═══ EXTRACTED DATA
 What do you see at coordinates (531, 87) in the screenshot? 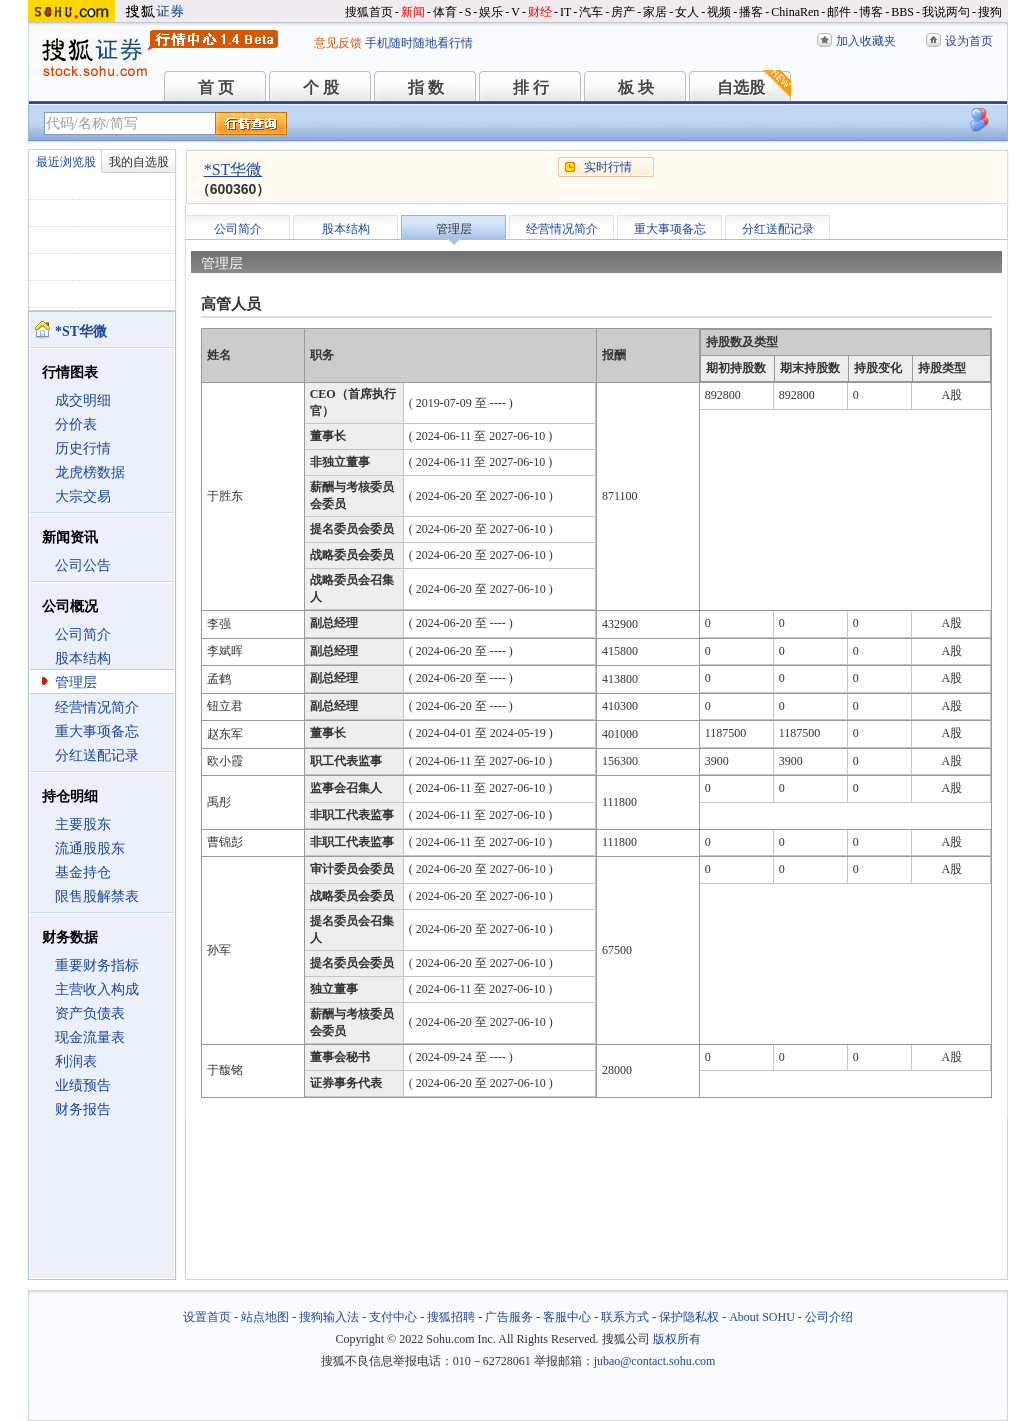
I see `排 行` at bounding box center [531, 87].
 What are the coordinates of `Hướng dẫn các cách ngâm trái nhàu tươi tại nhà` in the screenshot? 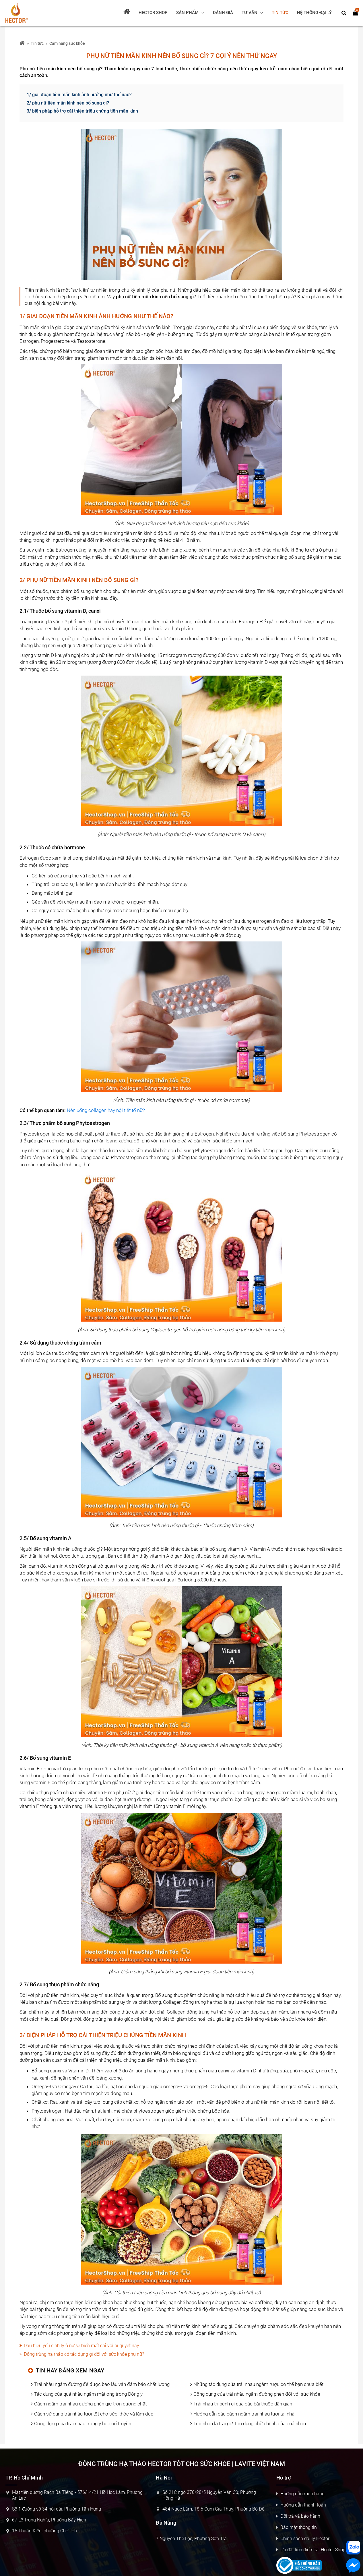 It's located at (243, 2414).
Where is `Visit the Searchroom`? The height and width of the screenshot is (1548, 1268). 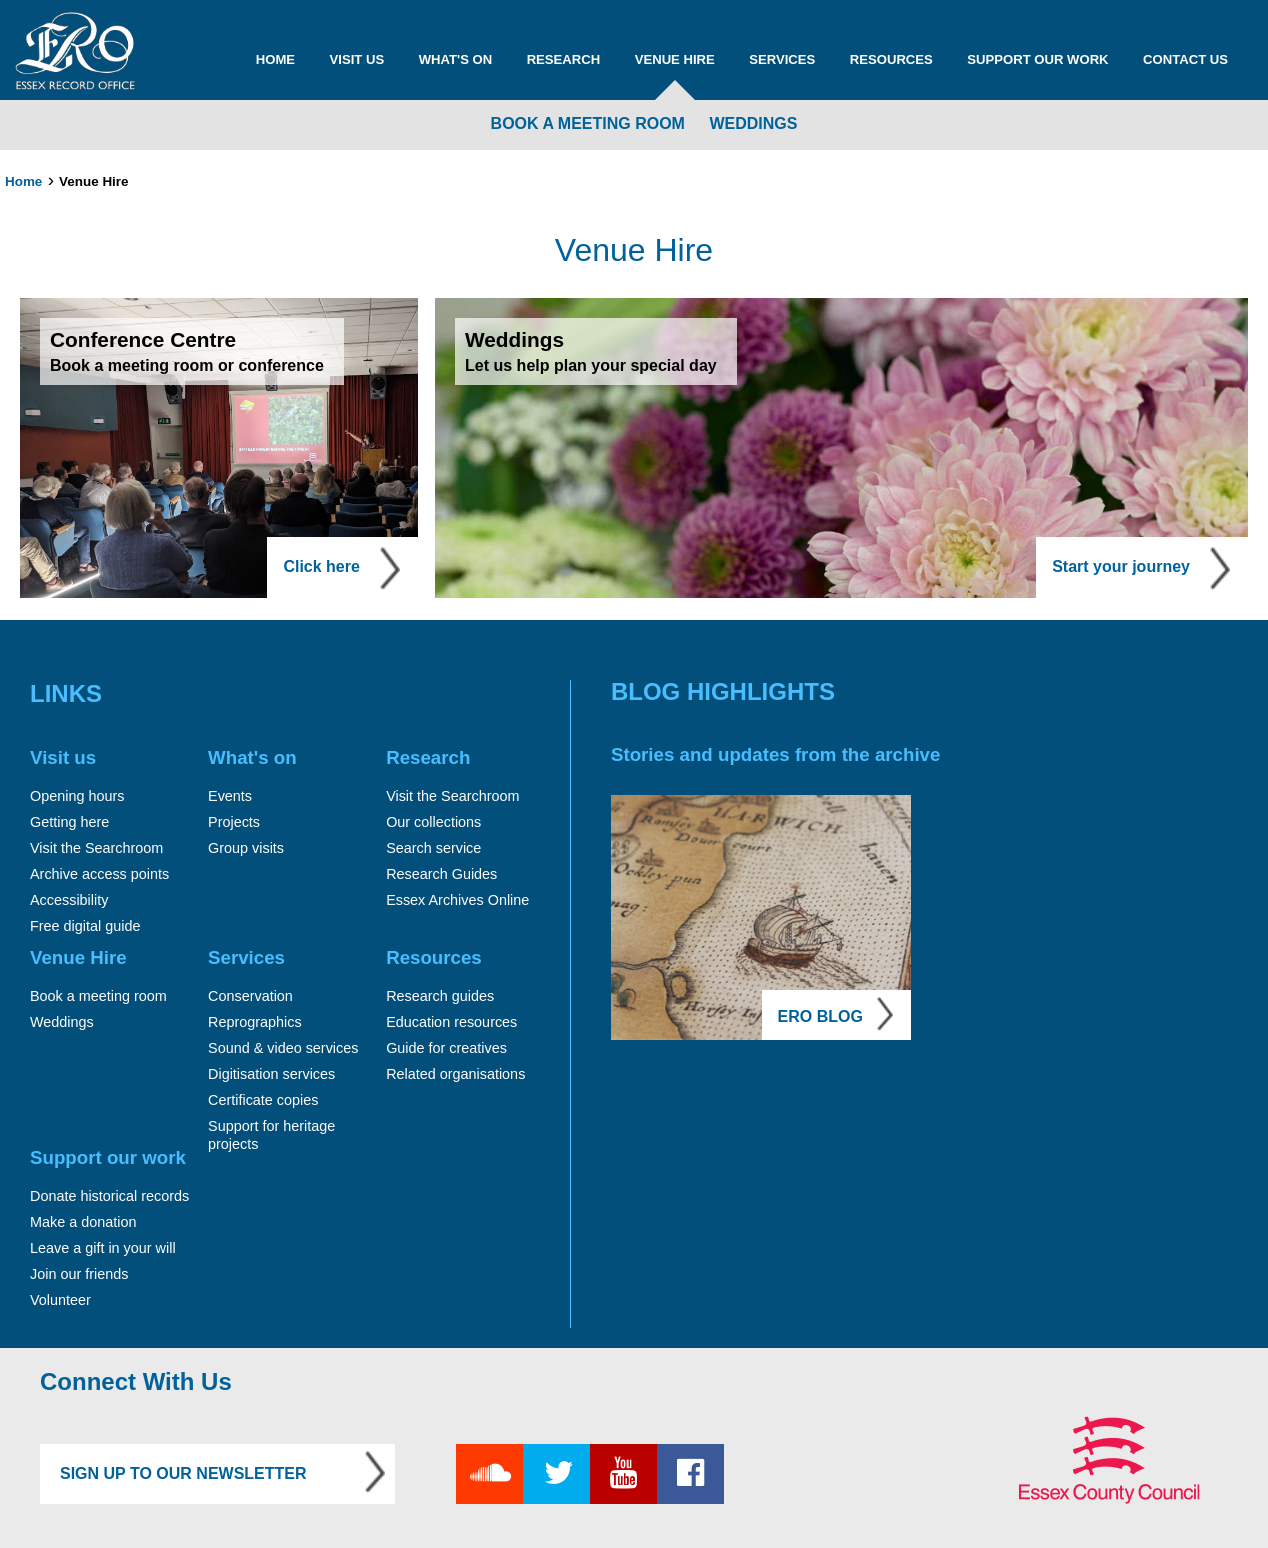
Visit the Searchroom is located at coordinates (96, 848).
══════
■ WHAT TO WORK ON: In the entries above, find the line containing "is (1548, 1268).", then please retype it and every line after it through the last, exactly as written, omitting pictures.

■ TASK ANSWER:
Where is `Visit the Searchroom`? The height and width of the screenshot is (1548, 1268). 
Visit the Searchroom is located at coordinates (96, 848).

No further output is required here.